- **WHAT THE TASK ASKS**
Having found the line that contains "Return results in <instances>...</instances>. Where", please retype only it and every line after it up to the end of the entries, exactly as written.

(Dataset entries)
------------------------------------------------------------
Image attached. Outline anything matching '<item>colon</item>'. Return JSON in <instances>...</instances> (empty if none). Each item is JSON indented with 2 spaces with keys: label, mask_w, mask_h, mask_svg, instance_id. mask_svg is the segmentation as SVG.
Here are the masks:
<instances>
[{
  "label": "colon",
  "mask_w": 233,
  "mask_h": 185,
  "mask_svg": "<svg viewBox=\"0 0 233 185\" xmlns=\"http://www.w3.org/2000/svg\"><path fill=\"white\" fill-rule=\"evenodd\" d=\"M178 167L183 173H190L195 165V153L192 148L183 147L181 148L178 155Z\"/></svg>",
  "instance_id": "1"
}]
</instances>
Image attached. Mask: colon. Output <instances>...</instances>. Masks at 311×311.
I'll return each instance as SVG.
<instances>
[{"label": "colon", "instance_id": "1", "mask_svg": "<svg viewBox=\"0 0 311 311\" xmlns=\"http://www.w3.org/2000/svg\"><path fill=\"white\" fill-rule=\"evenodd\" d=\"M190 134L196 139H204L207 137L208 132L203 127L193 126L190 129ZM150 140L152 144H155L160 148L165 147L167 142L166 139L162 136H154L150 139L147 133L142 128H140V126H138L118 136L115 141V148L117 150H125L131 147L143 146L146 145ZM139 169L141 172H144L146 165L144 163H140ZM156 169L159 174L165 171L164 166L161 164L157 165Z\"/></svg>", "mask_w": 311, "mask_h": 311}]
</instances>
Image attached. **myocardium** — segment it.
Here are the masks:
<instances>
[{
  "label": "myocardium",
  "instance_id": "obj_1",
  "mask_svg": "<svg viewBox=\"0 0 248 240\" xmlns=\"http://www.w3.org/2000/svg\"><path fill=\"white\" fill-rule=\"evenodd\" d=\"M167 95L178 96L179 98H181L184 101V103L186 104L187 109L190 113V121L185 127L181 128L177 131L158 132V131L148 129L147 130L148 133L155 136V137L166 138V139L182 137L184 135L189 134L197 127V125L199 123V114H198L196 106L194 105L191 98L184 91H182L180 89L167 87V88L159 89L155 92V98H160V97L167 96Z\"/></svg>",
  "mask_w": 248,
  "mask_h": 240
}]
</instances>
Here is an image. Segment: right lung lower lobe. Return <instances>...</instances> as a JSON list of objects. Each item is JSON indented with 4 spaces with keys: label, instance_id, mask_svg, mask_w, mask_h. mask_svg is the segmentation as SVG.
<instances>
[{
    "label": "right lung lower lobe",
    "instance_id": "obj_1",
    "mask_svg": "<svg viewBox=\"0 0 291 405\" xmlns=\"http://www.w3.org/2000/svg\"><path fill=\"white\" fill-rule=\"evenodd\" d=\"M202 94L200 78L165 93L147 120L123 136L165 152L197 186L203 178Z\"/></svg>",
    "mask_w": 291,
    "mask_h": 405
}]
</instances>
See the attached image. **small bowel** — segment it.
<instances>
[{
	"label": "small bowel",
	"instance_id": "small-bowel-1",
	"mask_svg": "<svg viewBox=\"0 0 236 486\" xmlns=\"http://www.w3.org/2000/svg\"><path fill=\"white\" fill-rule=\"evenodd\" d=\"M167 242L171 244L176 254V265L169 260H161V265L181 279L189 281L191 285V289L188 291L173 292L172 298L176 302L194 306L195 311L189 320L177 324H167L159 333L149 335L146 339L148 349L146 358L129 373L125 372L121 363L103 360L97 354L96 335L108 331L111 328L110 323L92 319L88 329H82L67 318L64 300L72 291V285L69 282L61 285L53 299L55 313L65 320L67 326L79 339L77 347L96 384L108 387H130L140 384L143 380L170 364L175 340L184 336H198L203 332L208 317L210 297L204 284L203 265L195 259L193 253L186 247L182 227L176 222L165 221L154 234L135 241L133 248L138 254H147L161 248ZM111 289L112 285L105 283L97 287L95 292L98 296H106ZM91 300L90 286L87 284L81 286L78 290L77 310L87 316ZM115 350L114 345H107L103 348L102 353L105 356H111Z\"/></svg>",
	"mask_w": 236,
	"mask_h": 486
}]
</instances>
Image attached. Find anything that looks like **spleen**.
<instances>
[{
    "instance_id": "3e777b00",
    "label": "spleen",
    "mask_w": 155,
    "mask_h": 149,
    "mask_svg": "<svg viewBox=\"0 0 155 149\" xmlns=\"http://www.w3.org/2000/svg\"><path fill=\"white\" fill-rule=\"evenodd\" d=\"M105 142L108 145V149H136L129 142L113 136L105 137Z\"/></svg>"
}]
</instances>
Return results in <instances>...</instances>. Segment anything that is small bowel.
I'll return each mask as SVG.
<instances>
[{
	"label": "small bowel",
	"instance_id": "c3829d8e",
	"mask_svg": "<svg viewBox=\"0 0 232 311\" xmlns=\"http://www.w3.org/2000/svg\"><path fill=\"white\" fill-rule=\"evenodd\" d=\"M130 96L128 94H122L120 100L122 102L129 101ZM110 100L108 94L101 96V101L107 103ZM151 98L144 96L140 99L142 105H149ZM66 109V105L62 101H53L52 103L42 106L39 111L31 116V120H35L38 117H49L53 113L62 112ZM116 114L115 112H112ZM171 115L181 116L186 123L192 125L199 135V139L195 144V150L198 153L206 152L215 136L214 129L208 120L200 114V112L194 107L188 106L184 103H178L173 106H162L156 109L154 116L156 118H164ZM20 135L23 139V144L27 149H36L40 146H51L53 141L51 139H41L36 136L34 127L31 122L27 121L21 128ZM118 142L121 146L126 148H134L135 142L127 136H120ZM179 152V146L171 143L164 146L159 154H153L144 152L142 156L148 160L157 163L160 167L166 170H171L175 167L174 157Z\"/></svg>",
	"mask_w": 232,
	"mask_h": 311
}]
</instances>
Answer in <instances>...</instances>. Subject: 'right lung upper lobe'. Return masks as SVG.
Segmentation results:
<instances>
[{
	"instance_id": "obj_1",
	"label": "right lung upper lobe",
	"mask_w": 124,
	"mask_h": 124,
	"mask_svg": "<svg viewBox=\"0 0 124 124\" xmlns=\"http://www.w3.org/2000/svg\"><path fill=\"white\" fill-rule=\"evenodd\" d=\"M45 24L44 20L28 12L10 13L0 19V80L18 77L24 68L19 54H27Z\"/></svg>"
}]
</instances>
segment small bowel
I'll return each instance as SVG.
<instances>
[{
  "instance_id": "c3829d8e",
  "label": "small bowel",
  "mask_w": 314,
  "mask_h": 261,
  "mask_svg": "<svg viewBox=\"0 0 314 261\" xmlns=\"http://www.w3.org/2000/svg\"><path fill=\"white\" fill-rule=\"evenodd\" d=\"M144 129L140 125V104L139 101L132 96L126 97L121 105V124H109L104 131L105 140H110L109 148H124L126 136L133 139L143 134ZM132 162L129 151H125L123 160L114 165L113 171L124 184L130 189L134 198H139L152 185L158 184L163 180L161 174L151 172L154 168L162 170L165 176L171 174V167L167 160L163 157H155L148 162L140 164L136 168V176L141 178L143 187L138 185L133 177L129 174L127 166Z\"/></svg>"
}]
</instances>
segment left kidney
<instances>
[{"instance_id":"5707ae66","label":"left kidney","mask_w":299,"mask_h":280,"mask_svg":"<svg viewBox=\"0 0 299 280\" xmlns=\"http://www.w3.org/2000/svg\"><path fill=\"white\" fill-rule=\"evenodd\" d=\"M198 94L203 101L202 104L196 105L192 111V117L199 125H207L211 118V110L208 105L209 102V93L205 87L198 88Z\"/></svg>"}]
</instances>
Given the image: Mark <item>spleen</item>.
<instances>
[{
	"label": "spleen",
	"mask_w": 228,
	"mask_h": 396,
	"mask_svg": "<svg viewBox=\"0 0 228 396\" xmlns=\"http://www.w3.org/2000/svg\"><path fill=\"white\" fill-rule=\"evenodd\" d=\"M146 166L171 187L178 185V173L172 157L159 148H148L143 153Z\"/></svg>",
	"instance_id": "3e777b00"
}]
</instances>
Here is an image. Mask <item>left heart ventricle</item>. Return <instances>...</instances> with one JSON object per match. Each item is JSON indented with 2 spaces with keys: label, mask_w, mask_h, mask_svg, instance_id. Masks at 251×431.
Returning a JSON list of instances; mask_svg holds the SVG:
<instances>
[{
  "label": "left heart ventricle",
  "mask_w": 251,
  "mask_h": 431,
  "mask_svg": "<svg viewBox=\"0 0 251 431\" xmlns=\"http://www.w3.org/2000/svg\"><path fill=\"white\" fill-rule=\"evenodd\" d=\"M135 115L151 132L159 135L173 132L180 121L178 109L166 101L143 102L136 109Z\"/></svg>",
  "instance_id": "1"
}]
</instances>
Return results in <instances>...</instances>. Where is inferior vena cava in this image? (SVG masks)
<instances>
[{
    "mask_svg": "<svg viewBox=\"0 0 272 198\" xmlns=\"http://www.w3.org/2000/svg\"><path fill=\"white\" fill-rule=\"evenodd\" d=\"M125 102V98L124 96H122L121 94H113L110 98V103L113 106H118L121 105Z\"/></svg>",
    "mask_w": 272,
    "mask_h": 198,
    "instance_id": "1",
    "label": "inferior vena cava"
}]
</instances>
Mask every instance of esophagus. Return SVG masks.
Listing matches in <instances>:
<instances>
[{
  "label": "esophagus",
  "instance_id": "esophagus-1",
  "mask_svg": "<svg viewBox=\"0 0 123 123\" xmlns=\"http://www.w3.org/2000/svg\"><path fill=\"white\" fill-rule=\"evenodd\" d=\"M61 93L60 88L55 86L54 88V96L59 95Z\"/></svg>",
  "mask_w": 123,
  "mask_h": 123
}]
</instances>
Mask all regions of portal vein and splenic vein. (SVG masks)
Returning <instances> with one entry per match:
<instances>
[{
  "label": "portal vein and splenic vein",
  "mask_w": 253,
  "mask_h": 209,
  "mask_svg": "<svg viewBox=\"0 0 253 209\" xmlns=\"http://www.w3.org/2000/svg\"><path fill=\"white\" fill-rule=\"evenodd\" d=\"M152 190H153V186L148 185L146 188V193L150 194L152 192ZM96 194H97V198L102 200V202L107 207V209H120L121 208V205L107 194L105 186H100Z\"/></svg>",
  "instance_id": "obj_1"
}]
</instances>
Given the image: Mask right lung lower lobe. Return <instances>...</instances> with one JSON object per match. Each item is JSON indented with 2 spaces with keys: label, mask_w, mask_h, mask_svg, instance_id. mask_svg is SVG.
------------------------------------------------------------
- **SOLUTION TO THIS TASK**
Return results in <instances>...</instances>. Where is inferior vena cava in this image? (SVG masks)
<instances>
[{
    "mask_svg": "<svg viewBox=\"0 0 272 198\" xmlns=\"http://www.w3.org/2000/svg\"><path fill=\"white\" fill-rule=\"evenodd\" d=\"M125 102V98L124 96H122L121 94H113L110 98V103L113 106H118L121 105Z\"/></svg>",
    "mask_w": 272,
    "mask_h": 198,
    "instance_id": "1",
    "label": "inferior vena cava"
}]
</instances>
Mask every instance of esophagus. Return SVG masks.
Listing matches in <instances>:
<instances>
[{
  "label": "esophagus",
  "instance_id": "esophagus-1",
  "mask_svg": "<svg viewBox=\"0 0 123 123\" xmlns=\"http://www.w3.org/2000/svg\"><path fill=\"white\" fill-rule=\"evenodd\" d=\"M61 93L60 88L55 86L54 88V96L59 95Z\"/></svg>",
  "mask_w": 123,
  "mask_h": 123
}]
</instances>
Mask all regions of portal vein and splenic vein. (SVG masks)
Returning <instances> with one entry per match:
<instances>
[{
  "label": "portal vein and splenic vein",
  "mask_w": 253,
  "mask_h": 209,
  "mask_svg": "<svg viewBox=\"0 0 253 209\" xmlns=\"http://www.w3.org/2000/svg\"><path fill=\"white\" fill-rule=\"evenodd\" d=\"M152 190H153V186L148 185L146 188V193L150 194L152 192ZM96 194H97V198L102 200V202L107 207V209H120L121 208V205L107 194L105 186H100Z\"/></svg>",
  "instance_id": "obj_1"
}]
</instances>
Given the image: Mask right lung lower lobe. Return <instances>...</instances> with one JSON object per match. Each item is JSON indented with 2 spaces with keys: label, mask_w, mask_h, mask_svg, instance_id. mask_svg is SVG.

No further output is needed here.